BEGIN

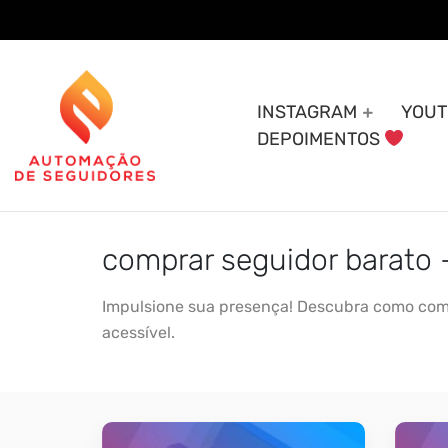
Skip
to
content
INSTAGRAM
YOUT
DEPOIMENTOS
comprar seguidor barato
Impulsione sua presença! Descubra como compr
acessível.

END

(AIM OF THE TASK): Could you set down the data exactly as given, minus its pictures?

(OUTPUT):
Skip
to
content
INSTAGRAM
YOUT
DEPOIMENTOS
comprar seguidor barato
Impulsione sua presença! Descubra como compr
acessível.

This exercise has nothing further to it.